Il était vers les neuf heures du matin, et le premier brouillard de la saison luttait courageusement pour s'établir sur la ville. Un voile couleur de chocolat planait au-dessus de la tête; mais le vent ne cessait d'attaquer et de mettre en déroute ces vapeurs batailleuses, ce qui donna à M. Utterson le loisir d'observer un nombre merveilleux de degrés et nuances crépusculaires; ici, il faisait presque noir, comme lorsque le jour touche à sa fin; là, s'étalait une riche couleur d'un brun sombre et brillant, ressemblant à une lueur d'incendie; plus loin et pendant un instant, le brouillard disparaissait complètement, et un trait hagard de lumière perçait entre les nuages onduleux du brouillard.
Le sinistre quartier de Soho, vu sous ces différents aspects, avec ses rues boueuses, ses passants malpropres et ses réverbères non éteints, ou au moins qui avaient été rallumés pour combattre cette nouvelle invasion des ténèbres, paraissait aux yeux de l'avocat comme un district de quelque ville vue sous l'influence d'un cauchemar. De plus, ses pensées étaient des couleurs les plus sombres; et après avoir jeté un regard sur son compagnon, il ressentit une attaque de cette terreur que la loi et ses officiers imposent, à de certains moments, même aux gens les plus honnêtes.

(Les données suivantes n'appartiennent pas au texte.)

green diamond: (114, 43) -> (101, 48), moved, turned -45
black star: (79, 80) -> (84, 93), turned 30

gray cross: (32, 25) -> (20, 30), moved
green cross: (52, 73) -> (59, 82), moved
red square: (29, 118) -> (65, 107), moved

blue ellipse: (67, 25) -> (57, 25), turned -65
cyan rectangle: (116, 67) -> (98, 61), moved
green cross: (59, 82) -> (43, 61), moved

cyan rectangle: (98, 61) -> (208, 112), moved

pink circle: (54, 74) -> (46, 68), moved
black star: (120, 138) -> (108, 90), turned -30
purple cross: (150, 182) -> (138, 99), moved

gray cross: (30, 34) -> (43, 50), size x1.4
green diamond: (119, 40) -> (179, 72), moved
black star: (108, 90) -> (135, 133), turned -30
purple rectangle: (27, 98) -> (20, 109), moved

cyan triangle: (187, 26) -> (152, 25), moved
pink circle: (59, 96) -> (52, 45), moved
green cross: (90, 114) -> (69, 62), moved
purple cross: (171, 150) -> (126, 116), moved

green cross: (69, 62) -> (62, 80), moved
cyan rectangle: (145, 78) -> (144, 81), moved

Quand la voiture arriva à l'adresse indiquée, le brouillard s'éleva un peu et lui laissa distinguer une rue sombre, un cabaret, un restaurant français de bas étage, une foule d'enfants en loques amoncelés sous les portes et aussi quantité de femmes appartenant à toutes les nationalités, sortant, leur clef à la main, pour prendre leur petit verre du matin; l'instant d'après, le brouillard couleur de terre d'ombre retomba sur le tout et l'isola de cet entourage canaille. C'était dans ce milieu que demeurait le favori de Henry Jekyll, le futur héritier d'un quart de million de livres sterling.
Une vieille femme à figure d'ivoire et aux cheveux argentés ouvrit la porte. La douceur hypocrite de son visage prévenait fortement contre elle; mais elle avait d'excellentes manières. «Oui,» dit-elle, «c'est bien là que demeure M. Hyde, mais il n'est pas chez lui; il est rentré tard dans la nuit, et ressorti au bout d'une heure, mais cela n'a rien d'extraordinaire, ses habitudes étant très irrégulières; il s'absente souvent; par exemple, il y avait plus de deux mois que je ne l'avais vu, quand il est arrivé hier.»
«Très bien, mais nous voulons visiter son appartement,» dit l'avocat, et devant les protestations de la vieille qui se déclarait dans l'impossibilité d'accéder à leur désir, il ajouta: «Il vaut mieux vous dire qui est ce Monsieur. C'est l'inspecteur Newcomen de Scotland Yard.»
Un éclat de joie odieux éclata sur les traits de la vieille femme: «Ah!» dit-elle, «il s'est mis quelque affaire sur le dos. Qu'a-t-il fait?»
M. Utterson et l'inspecteur échangèrent un regard. «On dirait qu'il n'est pas très populaire,» observa ce dernier. «Maintenant, ma bonne femme, laissez ce Monsieur et moi faire nos recherches.»